YOUR OBJECTIVE - In the entries below, some lines hold the string "coperchio"; please say how many, giving the number and nothing else.

DATA PROVIDED -
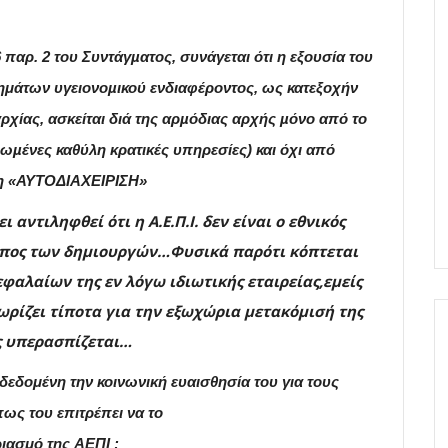
6 παρ. 2 του Συντάγµατος, συνάγεται ότι η εξουσία του
τημάτων υγειονοµικού ενδιαφέροντος, ως κατεξοχήν
ρχίας, ασκείται διά της αρµόδιας αρχής µόνο από το
τρωµένες καθύλη κρατικές υπηρεσίες) και όχι από
ι η «ΑΥΤΟΔΙΑΧΕΙΡΙΣΗ»
ει αντιληφθεί ότι η
Α.Ε.Π.Ι.
δεν είναι ο εθνικός
πος των δημιουργών…
Φυσικά παρότι
κόπτεται
αλαίων της εν λόγω ιδιωτικής εταιρείας,εμείς
ωρίζει τίποτα
για την εξωχώρια μετακόμισή της
ς υπερασπίζεται…
 δεδομένη την κοινωνική ευαισθησία του για τους
ως του επιτρέπει να το
ριασμό της
ΑΕΠΙ ;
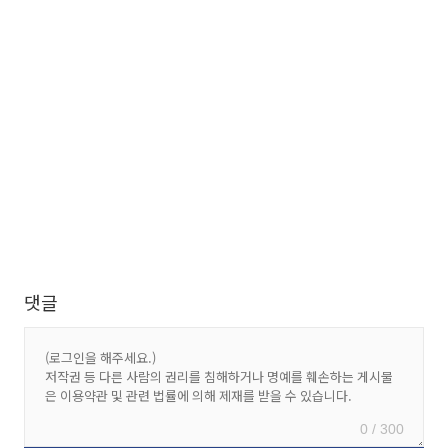
댓글
0 / 300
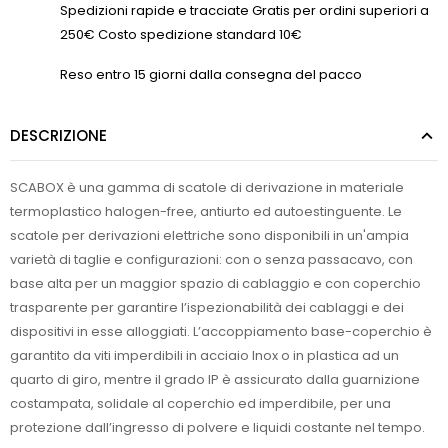
Spedizioni rapide e tracciate Gratis per ordini superiori a
250€ Costo spedizione standard 10€
Reso entro 15 giorni dalla consegna del pacco
DESCRIZIONE
SCABOX è una gamma di scatole di derivazione in materiale
termoplastico halogen-free, antiurto ed autoestinguente. Le
scatole per derivazioni elettriche sono disponibili in un'ampia
varietà di taglie e configurazioni: con o senza passacavo, con
base alta per un maggior spazio di cablaggio e con coperchio
trasparente per garantire l’ispezionabilità dei cablaggi e dei
dispositivi in esse alloggiati. L’accoppiamento base-coperchio è
garantito da viti imperdibili in acciaio Inox o in plastica ad un
quarto di giro, mentre il grado IP è assicurato dalla guarnizione
costampata, solidale al coperchio ed imperdibile, per una
protezione dall’ingresso di polvere e liquidi costante nel tempo.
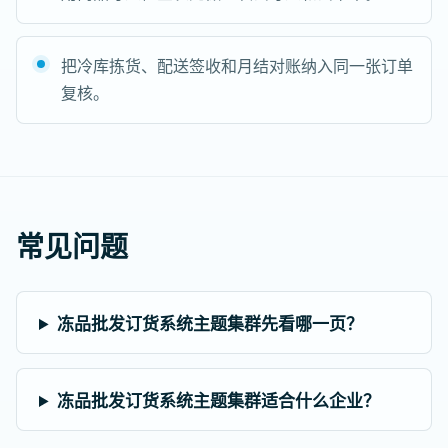
把冷库拣货、配送签收和月结对账纳入同一张订单
复核。
常见问题
冻品批发订货系统主题集群先看哪一页？
冻品批发订货系统主题集群适合什么企业？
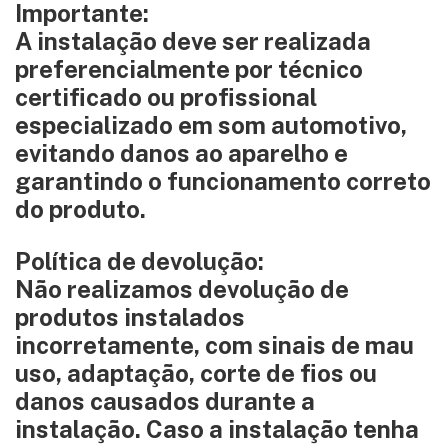
Importante:
A instalação deve ser realizada
preferencialmente por técnico
certificado ou profissional
especializado em som automotivo,
evitando danos ao aparelho e
garantindo o funcionamento correto
do produto.
Política de devolução:
Não realizamos devolução de
produtos instalados
incorretamente, com sinais de mau
uso, adaptação, corte de fios ou
danos causados durante a
instalação. Caso a instalação tenha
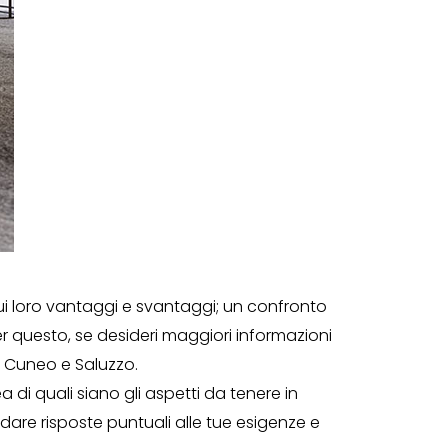
, sui loro vantaggi e svantaggi; un confronto
r questo, se desideri maggiori informazioni
, Cuneo e Saluzzo.
ea di quali siano gli aspetti da tenere in
o dare risposte puntuali alle tue esigenze e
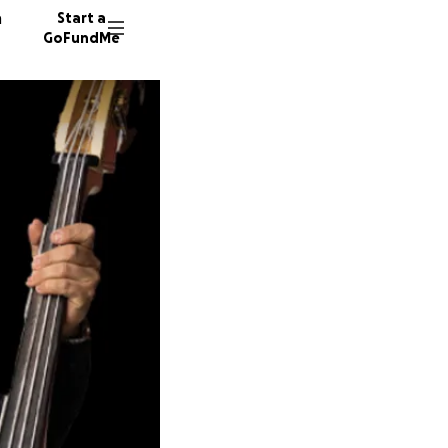
n
Start a
GoFundMe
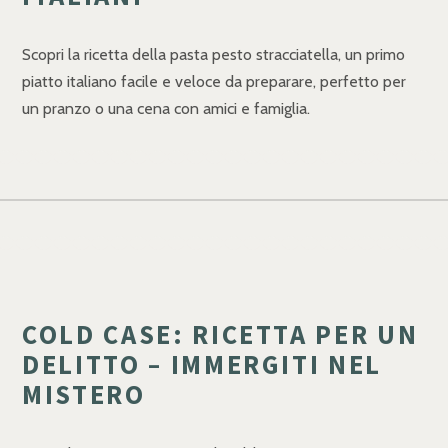
Scopri la ricetta della pasta pesto stracciatella, un primo
piatto italiano facile e veloce da preparare, perfetto per
un pranzo o una cena con amici e famiglia.
COLD CASE: RICETTA PER UN
DELITTO – IMMERGITI NEL
MISTERO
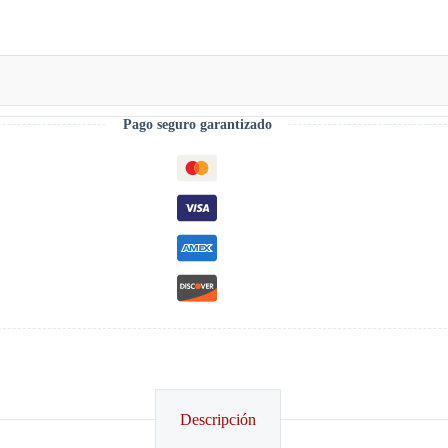
Pago seguro garantizado
Descripción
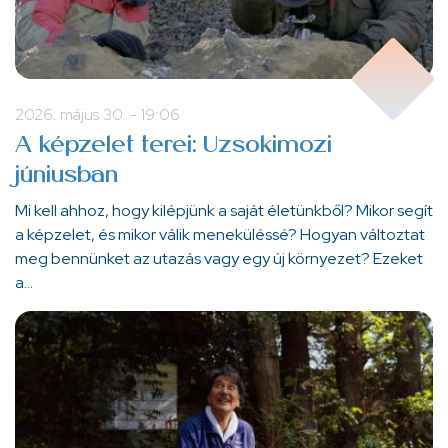
2026. május 30. - 19:06
A képzelet terei: Uzsokimozi
júniusban
Mi kell ahhoz, hogy kilépjünk a saját életünkből? Mikor segít
a képzelet, és mikor válik meneküléssé? Hogyan változtat
meg bennünket az utazás vagy egy új környezet? Ezeket
a…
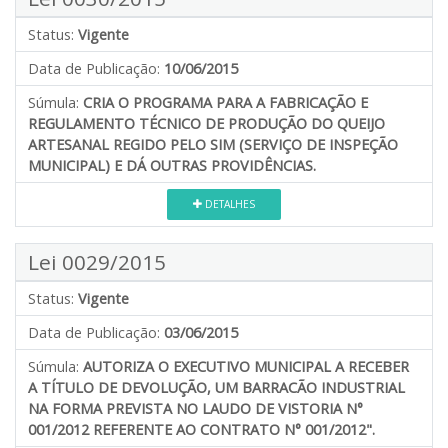
Status:
Vigente
Data de Publicação:
10/06/2015
Súmula:
CRIA O PROGRAMA PARA A FABRICAÇÃO E
REGULAMENTO TÉCNICO DE PRODUÇÃO DO QUEIJO
ARTESANAL REGIDO PELO SIM (SERVIÇO DE INSPEÇÃO
MUNICIPAL) E DÁ OUTRAS PROVIDÊNCIAS.
DETALHES
Lei 0029/2015
Status:
Vigente
Data de Publicação:
03/06/2015
Súmula:
AUTORIZA O EXECUTIVO MUNICIPAL A RECEBER
A TÍTULO DE DEVOLUÇÃO, UM BARRACÃO INDUSTRIAL
NA FORMA PREVISTA NO LAUDO DE VISTORIA N°
001/2012 REFERENTE AO CONTRATO N° 001/2012".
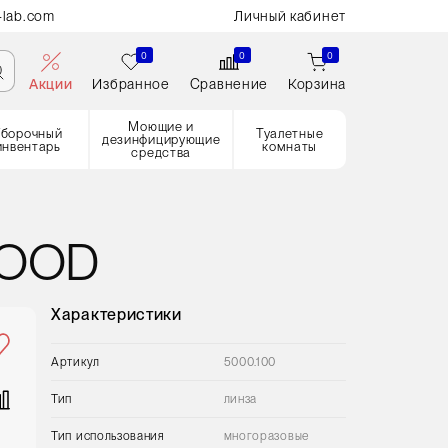
-lab.com
Личный кабинет
0
0
0
Акции
Избранное
Сравнение
Корзина
Моющие и
Уборочный
Туалетные
дезинфицирующие
инвентарь
комнаты
средства
HOOD
Характеристики
Артикул
5000.100
Тип
линза
Тип использования
многоразовые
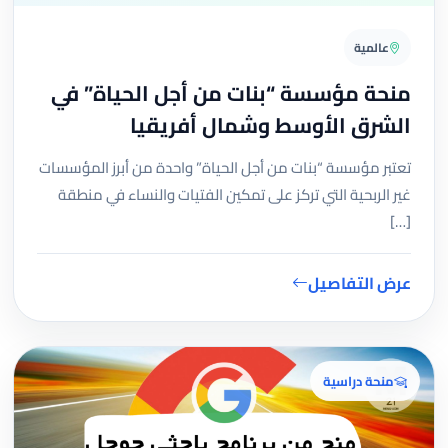
عالمية
منحة مؤسسة “بنات من أجل الحياة” في
الشرق الأوسط وشمال أفريقيا
تعتبر مؤسسة “بنات من أجل الحياة” واحدة من أبرز المؤسسات
غير الربحية التي تركز على تمكين الفتيات والنساء في منطقة
[…]
عرض التفاصيل
منحة دراسية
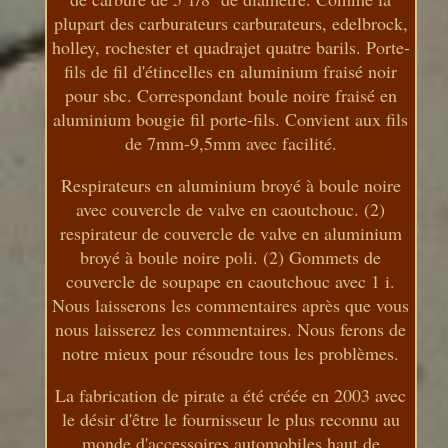
plupart des carburateurs carburateurs, edelbrock,
holley, rochester et quadrajet quatre barils. Porte-
fils de fil d'étincelles en aluminium fraisé noir
pour sbc. Correspondant boule noire fraisé en
aluminium bougie fil porte-fils. Convient aux fils
de 7mm-9,5mm avec facilité.
Respirateurs en aluminium broyé à boule noire
avec couvercle de valve en caoutchouc. (2)
respirateur de couvercle de valve en aluminium
broyé à boule noire poli. (2) Gommets de
couvercle de soupape en caoutchouc avec 1 i.
Nous laisserons les commentaires après que vous
nous laisserez les commentaires. Nous ferons de
notre mieux pour résoudre tous les problèmes.
La fabrication de pirate a été créée en 2003 avec
le désir d'être le fournisseur le plus reconnu au
monde d'accessoires automobiles haut de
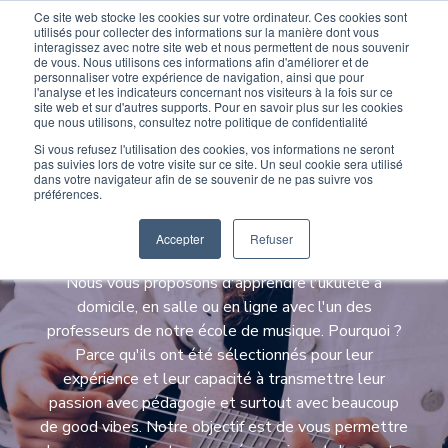
Ce site web stocke les cookies sur votre ordinateur. Ces cookies sont
Devenir élève
Devenir Prof
utilisés pour collecter des informations sur la manière dont vous
interagissez avec notre site web et nous permettent de nous souvenir
de vous. Nous utilisons ces informations afin d'améliorer et de
personnaliser votre expérience de navigation, ainsi que pour
l'analyse et les indicateurs concernant nos visiteurs à la fois sur ce
site web et sur d'autres supports. Pour en savoir plus sur les cookies
que nous utilisons, consultez notre politique de confidentialité
Si vous refusez l'utilisation des cookies, vos informations ne seront
pas suivies lors de votre visite sur ce site. Un seul cookie sera utilisé
Cours de ukulélé avec
dans votre navigateur afin de se souvenir de ne pas suivre vos
préférences.
Wiplay
Accepter
Refuser
Nous vous proposons d'apprendre l'ukulélé à
domicile, en salle ou en ligne avec l'un des
professeurs de notre école de musique. Pourquoi ?
Parce qu'ils ont été sélectionnés pour leur
expérience et leur capacité à transmettre leur
passion avec pédagogie et surtout avec beaucoup
de good vibes. Notre objectif est de vous permettre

OUTPUT FOR THIS TASK - 3